The 14-inch, 2240 x 1400-resolution touchscreen LCD is sharp and fairly colorful, covering the full sRGB color space and 78% DCI-P3 in my testing. The screen’s maximum brightness is 300 nits (337 nits in my testing), which is fine indoors but quite dim for outdoor use. If you sit next to a bright window or go outside, you might feel like you’re working in a mirror. The refresh rate is a similarly modest 60 Hz. By comparison, the new Surface Laptop’s LCD screen is twice as fast, nearly twice as bright, has more accurate colors, supports HDR, and costs the same.
The OmniBook has a total of four ports on its sides: two USB-C PD ports on the left (one 40Gbps, the other 10Gbps, each capable of DisplayPort 1.4a output to a monitor), and one USB-A port (10Gbps) and a 3.5mm combo headphone/mic jack on the right. The chiclet-style keyboard is comfortable for hours of continuous typing, and it also has a Copilot button, though I expect you’ll use it as infrequently as I do. My only complaint about the keyboard is that the left and right arrow keys are high. I’d prefer them to be at the same height as the down arrow key, so you can easily find the keys without looking.

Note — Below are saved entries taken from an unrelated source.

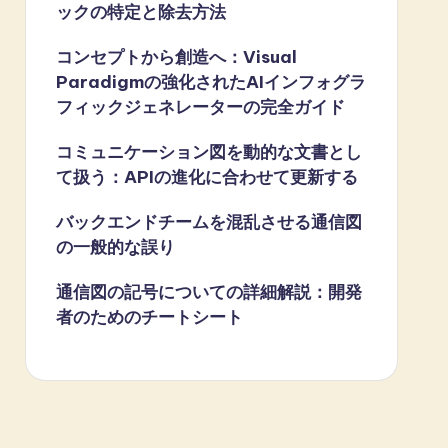
ックの特定と除去方法
コンセプトから創造へ：Visual
Paradigmの強化されたAIインフォグラ
フィックジェネレーターの完全ガイド
コミュニケーション図を動的な文書とし
て扱う：APIの進化に合わせて更新する
バックエンドチームを混乱させる通信図
の一般的な誤り
通信図の記号についての詳細解説：開発
者のためのチートシート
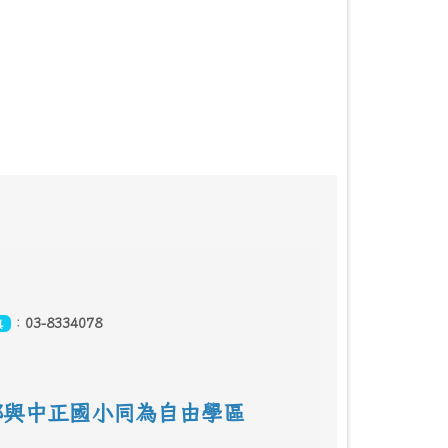
：
03-8334078
真
鄰
與中正國小同為自由學區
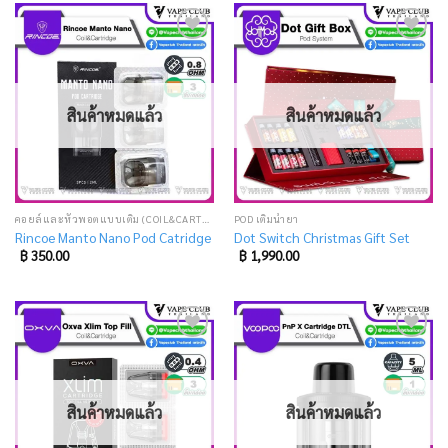
Add
Add
to
to
wishlist
wishlist
สินค้าหมดแล้ว
สินค้าหมดแล้ว
คอยล์และหัวพอตแบบเติม (COIL&CARTRIDGE)
POD เติมน้ำยา
Rincoe Manto Nano Pod Catridge
Dot Switch Christmas Gift Set
฿
350.00
฿
1,990.00
Add
Add
to
to
wishlist
wishlist
สินค้าหมดแล้ว
สินค้าหมดแล้ว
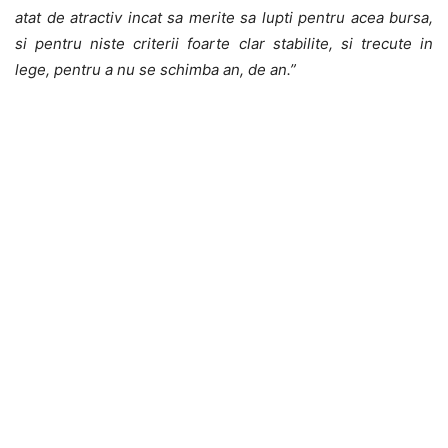
atat de atractiv incat sa merite sa lupti pentru acea bursa,
si pentru niste criterii foarte clar stabilite, si trecute in
lege, pentru a nu se schimba an, de an.”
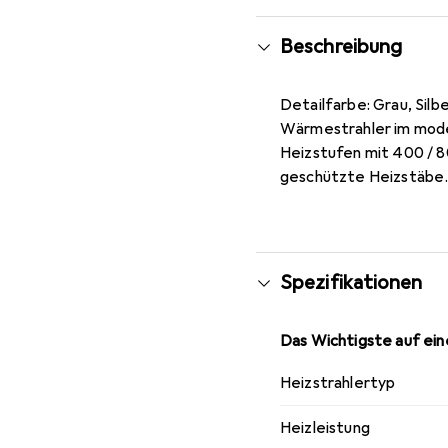
Beschreibung
Detailfarbe: Grau, Silb
Wärmestrahler im moder
Heizstufen mit 400 / 8
geschützte Heizstäbe.
Spezifikationen
Das Wichtigste auf eine
Heizstrahlertyp
Heizleistung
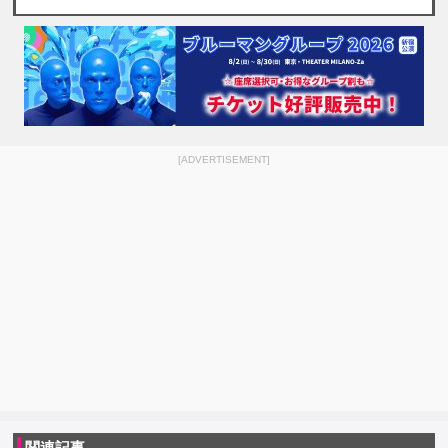
[ADVERTISEMENT]
関連記事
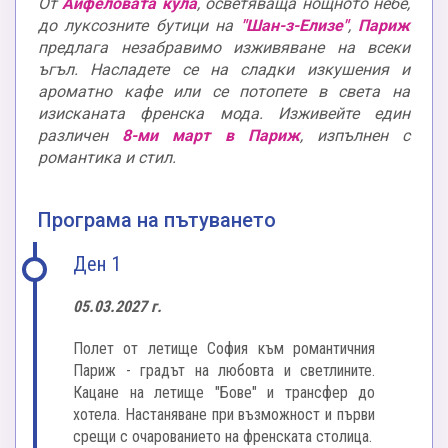
От
Айфеловата кула
, осветяваща нощното небе,
до луксозните бутици на
"Шан-з-Елизе"
,
Париж
предлага незабравимо изживяване на всеки
ъгъл. Насладете се на сладки изкушения и
ароматно кафе или се потопете в света на
изисканата френска мода. Изживейте един
различен
8-ми март в Париж
, изпълнен с
романтика и стил.
Програма на пътуването
Ден 1
05.03.2027 г.
Полет от летище София към романтичния
Париж - градът на любовта и светлините.
Кацане на летище "Бове" и трансфер до
хотела. Настаняване при възможност и първи
срещи с очарованието на френската столица.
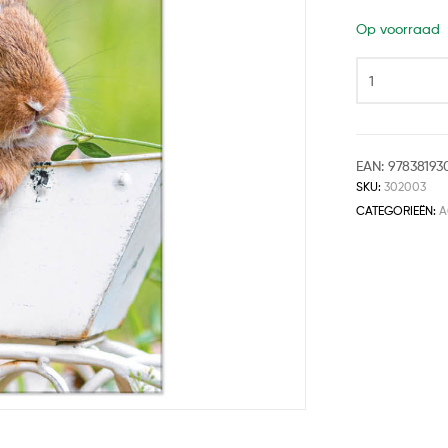
Op voorraad
EAN:
97838193
SKU:
302003
CATEGORIEËN:
A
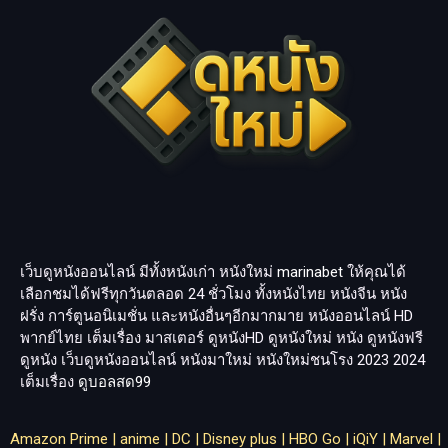
เว็บดูหนังออนไลน์ มีทั้งหนังเก่า หนังใหม่
marinabet
ให้คุณได้
เลือกชมได้ฟรีทุกวันตลอด 24 ชั่วโมง ทั้งหนังไทย หนังจีน หนัง
ฝรั่ง การ์ตูนอนิเมชั่น และหนังอื่นๆอีกมากมาย หนังออนไลน์ HD
พากย์ไทย เต็มเรื่อง มาสเตอร์ ดูหนังHD ดูหนังใหม่ หนัง ดูหนังฟรี
ดูหนัง เว็บดูหนังออนไลน์ หนังมาใหม่ หนังใหม่ชนโรง 2023 2024
เต็มเรื่อง
ดูบอลสด99
Amazon Prime
|
anime
|
DC
|
Disney plus
|
HBO Go
|
iQiY
|
Marvel
|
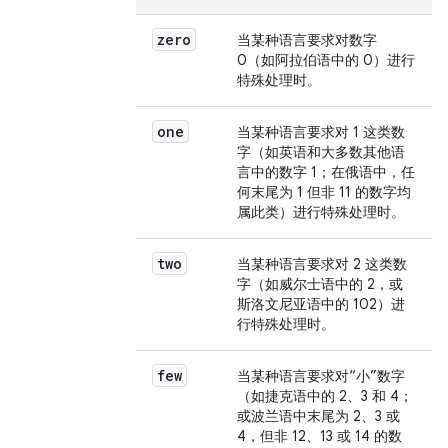
zero
当某种语言要求对数字
0（如阿拉伯语中的 0）进行
特殊处理时。
one
当某种语言要求对 1 这类数
字（如英语和大多数其他语
言中的数字 1；在俄语中，任
何末尾为 1 但非 11 的数字均
属此类）进行特殊处理时。
two
当某种语言要求对 2 这类数
字（如威尔士语中的 2，或
斯洛文尼亚语中的 102）进
行特殊处理时。
few
当某种语言要求对“小”数字
（如捷克语中的 2、3 和 4；
或波兰语中末尾为 2、3 或
4，但非 12、13 或 14 的数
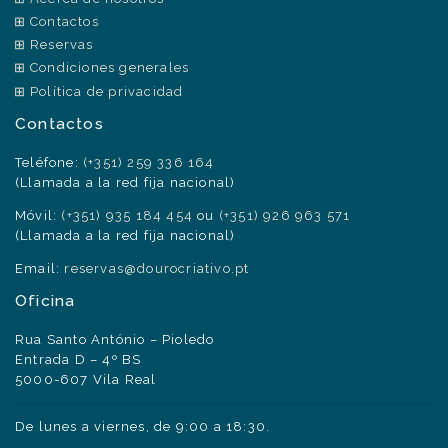
Contactos
Reservas
Condiciones generales
Política de privacidad
Contactos
Teléfone:
(+351) 259 336 164
(Llamada a la red fija nacional)
Móvil:
(+351) 935 184 454
ou
(+351) 926 963 571
(Llamada a la red fija nacional)
Email:
reservas@dourocriativo.pt
Oficina
Rua Santo António – Pioledo
Entrada D – 4º BS
5000-607 Vila Real
De lunes a viernes, de 9:00 a 18:30.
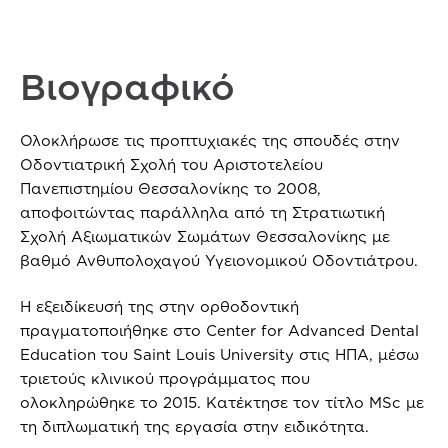
Βιογραφικό
Ολοκλήρωσε τις προπτυχιακές της σπουδές στην
Οδοντιατρική Σχολή του Αριστοτελείου
Πανεπιστημίου Θεσσαλονίκης το 2008,
αποφοιτώντας παράλληλα από τη Στρατιωτική
Σχολή Αξιωματικών Σωμάτων Θεσσαλονίκης με
βαθμό Ανθυπολοχαγού Υγειονομικού Οδοντιάτρου.
Η εξειδίκευσή της στην ορθοδοντική
πραγματοποιήθηκε στο Center for Advanced Dental
Education του Saint Louis University στις ΗΠΑ, μέσω
τριετούς κλινικού προγράμματος που
ολοκληρώθηκε το 2015. Κατέκτησε τον τίτλο MSc με
τη διπλωματική της εργασία στην ειδικότητα.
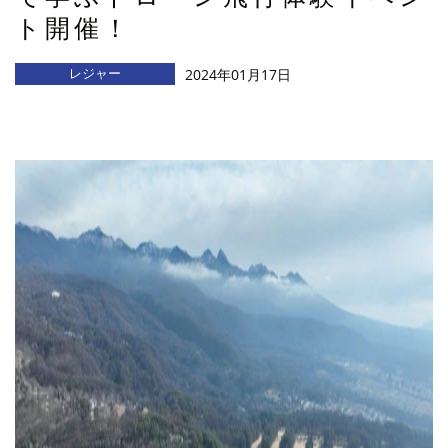
ト開催！
レジャー
2024年01月17日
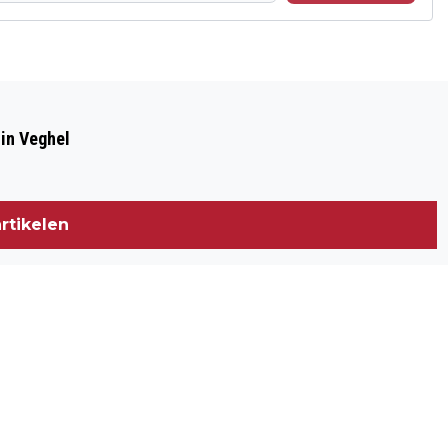
Volgend artikel
D66 WIL LAGERE FESTIVALHEFFING
 in Veghel
rtikelen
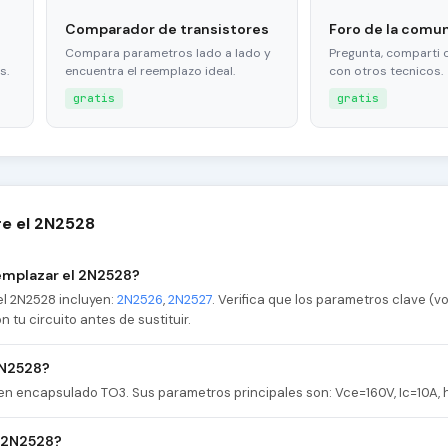
Comparador de transistores
Foro de la comu
Compara parametros lado a lado y
Pregunta, comparti 
s.
encuentra el reemplazo ideal.
con otros tecnicos.
gratis
gratis
e el 2N2528
emplazar el 2N2528?
l 2N2528 incluyen:
2N2526
,
2N2527
. Verifica que los parametros clave (vol
tu circuito antes de sustituir.
2N2528?
 en encapsulado TO3. Sus parametros principales son: Vce=160V, Ic=10A, 
l 2N2528?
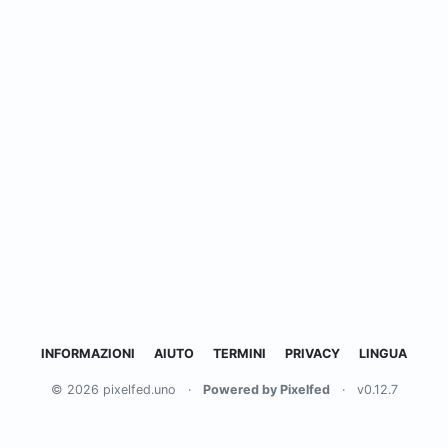
INFORMAZIONI
AIUTO
TERMINI
PRIVACY
LINGUA
© 2026 pixelfed.uno
·
Powered by Pixelfed
·
v0.12.7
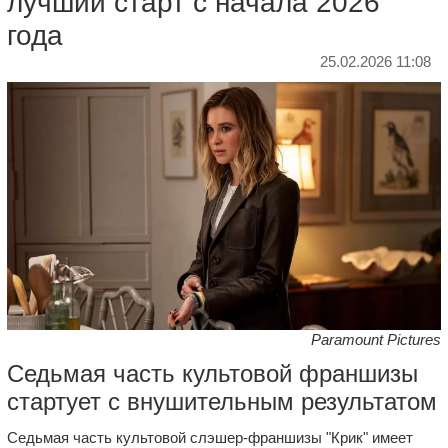
лучший старт с начала 2026
года
25.02.2026 11:08
Paramount Pictures
Седьмая часть культовой франшизы
стартует с внушительным результатом
Седьмая часть культовой слэшер-франшизы "Крик" имеет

With the Snapdragon X now here and the first batch of Copilot Plus PCs in circulation, support for Windows on Arm is much better than it was a few years ago. But the OmniBook (or any Arm PC) is useless if the apps you absolutely need aren’t supported. Programs like Adobe Premiere Pro and Illustrator are either nonexistent or limited to emulation for now. For me, the lack of Adobe Lightroom Classic is a killer. I hate editing photos in Lightroom CC, with its completely reorganized layout and shortcuts. App compatibility should continue to improve, but you shouldn’t buy something now based on what it will be in the future.
The OmniBook’s AI features are mostly boring and inconsequential, especially since Windows Recall has lagged behind. These include the “AI Experience” that ships with the Copilot Plus PC, and HP’s AI Companion app. It’s basically bloatware; it’s just a ChatGPT wrapper with added hardware performance monitoring (you can also download the drivers – how innovative!). The current beta version limits each inquiry to eight follow-up prompts, which I think is to limit the chance of hallucinations.
You can also input a document into the AI Companion, and the AI will try to summarize it. In an early briefing with HP, we described how a recruiter could upload three resumes and have the AI compare the candidates. We can’t stress enough that this is something you should never do.
A good screen, trackpad and speakers are must-haves for any modern laptop, and compared to competitors like the new Surface Laptop and Surface Pro 11, which have high-refresh-rate displays and haptic trackpads, the OmniBook X is lackluster, except for its excellent battery life.
But the OmniBook is a bit ordinary because it’s a corporate laptop masquerading as such. Apart from the color options, Wi-Fi card, and Bluetooth radio, it’s pretty much the same as the EliteBook Ultra, the “boring book” that corporate IT departments churn out. The corporate world isn’t interested in entertaining you with bright, smooth OLED displays and booming bass; it just wants you to feed the beast and get the job done with the right, not-too-expensive tools.
If you really worship battery life, the OmniBook will do the trick, but you don’t need to shell out $1,000 of your own money for this screen, those speakers, and that trackpad. The OmniBook X might last 15 hours straight, but for about the same price you can get something like the Surface Laptop, which has a much better trackpad, screen, and speakers, but you’ll have to charge it a little faster.